Ce problème d’accès à une alimentation bon marché ne vient pas seul. Nous prenions pour acquis la rapidité du service qu’offrait Tim Hortons, particulièrement en période d’examens. Nous n’aurions peut-être pas dû. Les queues étaient déjà longues lors de mes quelques visites à Première Moisson et ce, non pas à cause de l’achalandage légendaire de la cafétéria —nous ne sommes qu’en septembre— mais à cause de la lenteur et du manque de professionnalisme du personnel. Plus d’une fois, j’ai pu assister au spectacle d’employés savourant tranquillement leur café devant des queues sans fin ; ou même celui d’une employée se plaignant de ne pas avoir le temps d’en boire un pendant son service. Il est difficile d’imaginer une attitude aussi détachée dans une succursale qui se trouve dans la bibliothèque la plus fréquentée d’une université de plus de 38 000 étudiants.
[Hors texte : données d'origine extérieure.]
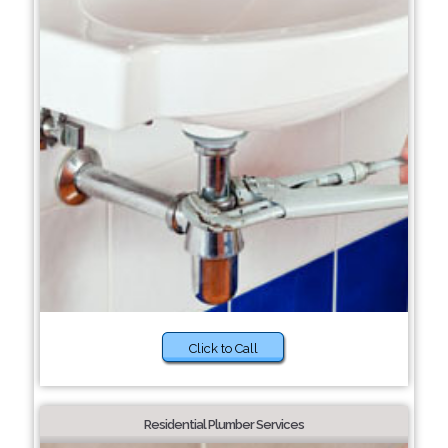
Click to Call
Residential Plumber Services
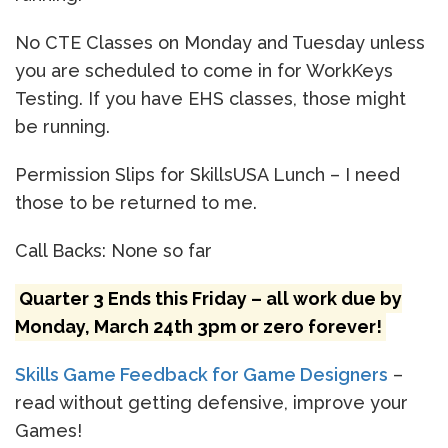
No CTE Classes on Monday and Tuesday unless
you are scheduled to come in for WorkKeys
Testing. If you have EHS classes, those might
be running.
Permission Slips for SkillsUSA Lunch – I need
those to be returned to me.
Call Backs: None so far
Quarter 3 Ends this Friday – all work due by
Monday, March 24th 3pm or zero forever!
Skills Game Feedback for Game Designers
–
read without getting defensive, improve your
Games!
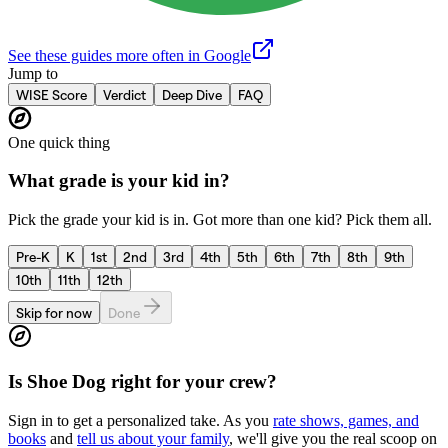
See these guides more often in Google
Jump to
WISE Score
Verdict
Deep Dive
FAQ
One quick thing
What grade is your kid in?
Pick the grade your kid is in. Got more than one kid? Pick them all.
Pre-K
K
1st
2nd
3rd
4th
5th
6th
7th
8th
9th
10th
11th
12th
Skip for now
Done
Is
Shoe Dog
right for your crew?
Sign in to get a personalized take. As you
rate shows, games, and
books
and
tell us about your family
, we'll give you the real scoop on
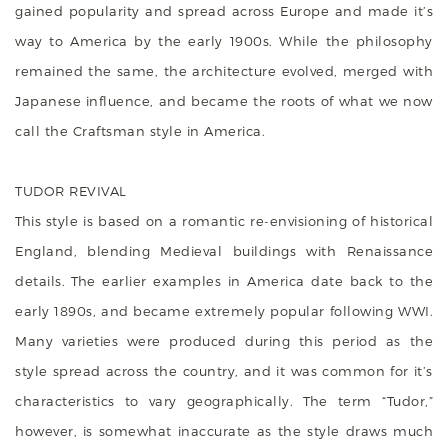
gained popularity and spread across Europe and made it’s
way to America by the early 1900s. While the philosophy
remained the same, the architecture evolved, merged with
Japanese influence, and became the roots of what we now
call the Craftsman style in America.
TUDOR REVIVAL
This style is based on a romantic re-envisioning of historical
England, blending Medieval buildings with Renaissance
details. The earlier examples in America date back to the
early 1890s, and became extremely popular following WWI.
Many varieties were produced during this period as the
style spread across the country, and it was common for it’s
characteristics to vary geographically. The term “Tudor,”
however, is somewhat inaccurate as the style draws much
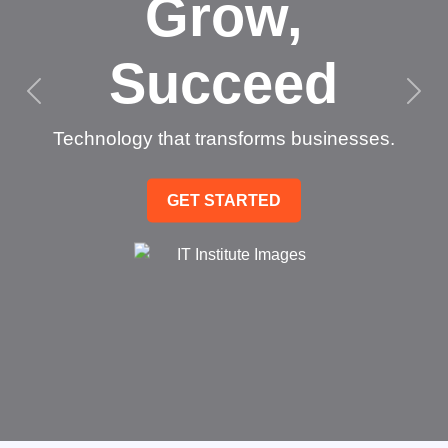
Grow,
Succeed
Technology that transforms businesses.
GET STARTED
Ce type de remarque a sûrement dû échapper à la plupart des étudiants qu’ils servent, puisque le personnel est très majoritairement francophone. Un effort qui parait louable à première vue, mais qui finalement fait émerger un autre problème. Alors que Montréal ne manque pas de main‑d’œuvre bilingue, le Première Moisson situé dans la cafétéria de la plus grande université anglophone du Québec, si ! J’ai dû assister, par exemple, à un dialogue de sourds entre un étudiant anglophone qui ne demandait rien d’autre qu’un café filtre, et une employée incapable de lui expliquer qu’il ne se trouvait pas dans la bonne file. Le Première Moisson de la cafétéria Redpath ne pose donc pas seulement un problème d’accès du point de vue financier, mais aussi du point de vue social : une des choses qui fait de l’Université McGill ce qu’elle est, c’est sa diversité. Malheureusement, cette diversité se trouve desservie par un service à peine bilingue et incompétent.
J’en appelle donc aux deux instances concernées, le Service de logement étudiant et d’hôtellerie de McGill et la compagnie Première Moisson, à effectuer le plus rapidement possible les changements nécessaires pour un meilleur accès à de la nourriture abordable sur le campus. Qu’ils n’oublient pas que les premiers clients de la succursale ce sont nous, les étudiants.